Generative AI has given bad actors the ability to generate infinite narratives, evidence, and emotional triggers. We are seeing the erosion of shared reality. When a machine can simulate a politician’s voice or a CEO’s confession perfectly, the “marketplace of ideas” becomes a hall of mirrors.

The risk is not just political; it is psychological. AI systems that simulate empathy create deep, one-sided emotional bonds with users. We are building machines that understand our impulses well enough to shape our decisions, without having any consciousness of their own.

Voices of Balance: Researchers Worth Listening To

Amidst the noise, we must tune into the voices advocating for balance.

  • Yoshua Bengio continues to warn about the concentration of power.
  • Demis Hassabis (Google DeepMind) maintains a researcher’s respect for uncertainty.
  • Fei-Fei Li anchors the discussion in human values and civic responsibility.
  • Geoffrey Hinton remains the field’s conscience, highlighting the existential risks of unaligned superintelligence.
  • Timnit Gebru reminds us that algorithmic harms fall disproportionately on the marginalised.

These figures offer the necessary counterweight to the “accelerate at all costs” mentality of the commercial sector.

Conclusion: The Challenge Ahead for 2026

2025 was the year the guardrails fell away. We now live with tools that accelerate faster than human institutions can adapt.
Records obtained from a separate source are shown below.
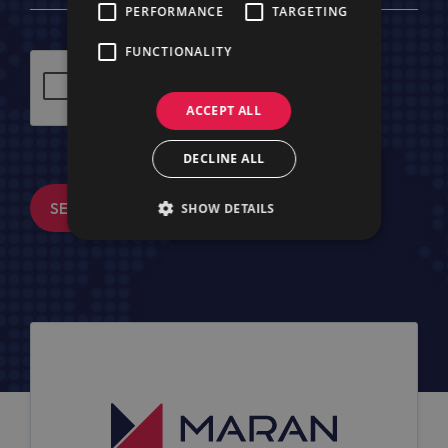
PERFORMANCE
TARGETING
FUNCTIONALITY
ACCEPT ALL
DECLINE ALL
SENDEN
SHOW DETAILS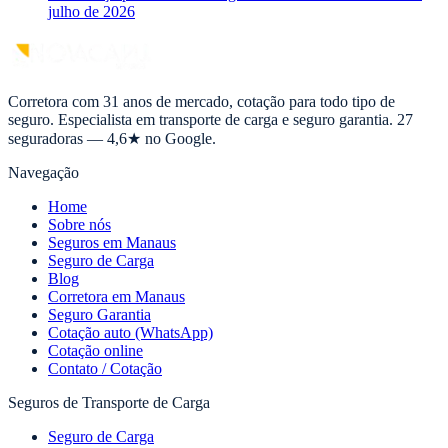
julho de 2026
Corretora com 31 anos de mercado, cotação para todo tipo de
seguro. Especialista em transporte de carga e seguro garantia. 27
seguradoras — 4,6★ no Google.
Navegação
Home
Sobre nós
Seguros em Manaus
Seguro de Carga
Blog
Corretora em Manaus
Seguro Garantia
Cotação auto (WhatsApp)
Cotação online
Contato / Cotação
Seguros de Transporte de Carga
Seguro de Carga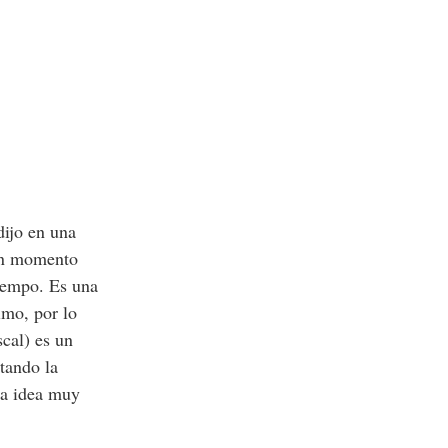
dijo en una
gún momento
iempo. Es una
imo, por lo
cal) es un
tando la
na idea muy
The challenge for 2026 is not to stop the technology—that is impossible—but to direct it. We must build the civic, legal, and industrial structures that keep humans in the loop. We must decide where autonomy ends and accountability begins.

We have built machines that can generate almost anything, except consensus. The task now is to ensure that as intelligence scales, wisdom does not atrophy. At Humaine, we believe the future belongs to those who use AI to amplify human creativity, not replace it. Intelligence with a human heart is the only strategy that survives.

Frequently Asked Questions

What major shift happened in AI’s role during 2025?

AI evolved from a chatbot sidekick into an ambient operating system that autonomously orchestrates complex workflows across emails, calendars, and code repositories. It moved from answering questions to managing entire projects, transforming the assistant into a colleague rather than a tool.

How did video production change in 2025?

Video generation costs collapsed to near zero with tools like OpenAI’s Sora and Google’s Veo 3 producing high-fidelity video from simple text prompts. This democratized video creation but destroyed video as proof of events—visual evidence is no longer inherently trustworthy.

What happened to traditional search engines?

Search engines transformed into answer engines that synthesize information into single authoritative paragraphs rather than directing users to websites. This created Answer Engine Optimization (AEO) as a new discipline where brands must be cited by machines, not just rank high.

Why is AI infrastructure a major concern?

AI requires massive physical infrastructure—data centres consuming energy at nation-state scales—not weightless cloud computing. Projects like Stargate revealed billion-dollar GPU contracts and governments discussing electricity rationing, creating collisions with climate goals and grid capacity.

How is AI changing retail and commerce?

AI agents now autonomously assemble shopping baskets based on natural language requests, comparing reviews and prices across vendors. This creates a machine middleman between brands and consumers, raising questions about algorithmic bias and who controls visibility in commerce.